TASK STATEMENT:
Would you copy, word for word, each line from the one with "Kulturdezernentin Marlis Drevermann" to the end of the listing below, skipping all pictures?

■ ■ ■ ■ ■

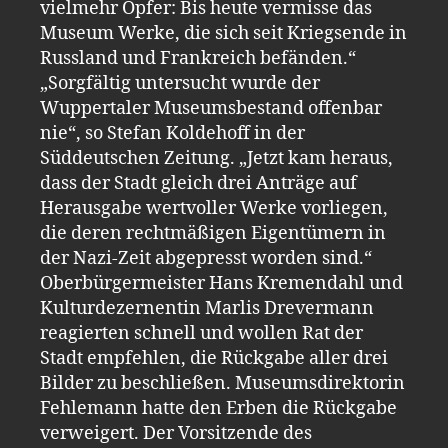
vielmehr Opfer: Bis heute vermisse das
Museum Werke, die sich seit Kriegsende in
Russland und Frankreich befänden.“
„Sorgfältig untersucht wurde der
Wuppertaler Museumsbestand offenbar
nie“, so Stefan Koldehoff in der
Süddeutschen Zeitung. „Jetzt kam heraus,
dass der Stadt gleich drei Anträge auf
Herausgabe wertvoller Werke vorliegen,
die deren rechtmäßigen Eigentümern in
der Nazi-Zeit abgepresst worden sind.“
Oberbürgermeister Hans Kremendahl und
Kulturdezernentin Marlis Drevermann
reagierten schnell und wollen Rat der
Stadt empfehlen, die Rückgabe aller drei
Bilder zu beschließen. Museumsdirektorin
Fehlemann hatte den Erben die Rückgabe
verweigert. Der Vorsitzende des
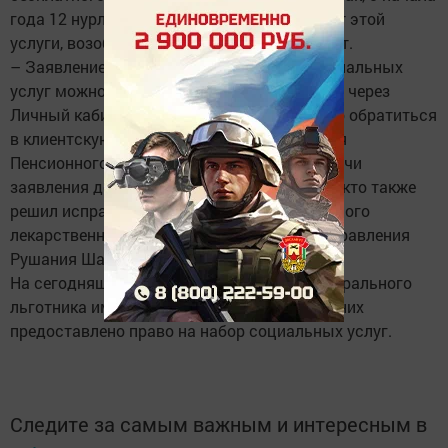
года 12 нурлатцев, прежде отказавшиеся от этой
услуги, возобновили свое право на соцпакет.
– Заявление о предоставлении набора социальных
услуг можно подать и в электронной форме через
Личный кабинет на сайте ПФР. Также можно обратиться
в клиентскую службу районного Управления
Пенсионного фонда, либо в МФЦ. Срок подачи
заявления до 1 октября, – напоминает тем, кто также
решил исправить ситуацию в пользу льготного
лекарственного обеспечения, начальник Управления
Рушания Шакирова.
На сегодняшний день в районе статус федерального
льготника имеет 6979 житель. Каждому из них
предоставлено право на набор социальных услуг.
Следите за самым важным и интересным в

■ ■ ■ ■ ■

WRITTEN ANSWER:
Kulturdezernentin Marlis Drevermann
reagierten schnell und wollen Rat der
Stadt empfehlen, die Rückgabe aller drei
Bilder zu beschließen. Museumsdirektorin
Fehlemann hatte den Erben die Rückgabe
verweigert. Der Vorsitzende des
года 12 нурлатцев, прежде отказавшиеся от этой
услуги, возобновили свое право на соцпакет.
– Заявление о предоставлении набора социальных
услуг можно подать и в электронной форме через
Личный кабинет на сайте ПФР. Также можно обратиться
в клиентскую службу районного Управления
Пенсионного фонда, либо в МФЦ. Срок подачи
заявления до 1 октября, – напоминает тем, кто также
решил исправить ситуацию в пользу льготного
лекарственного обеспечения, начальник Управления
Рушания Шакирова.
На сегодняшний день в районе статус федерального
льготника имеет 6979 житель. Каждому из них
предоставлено право на набор социальных услуг.
Следите за самым важным и интересным в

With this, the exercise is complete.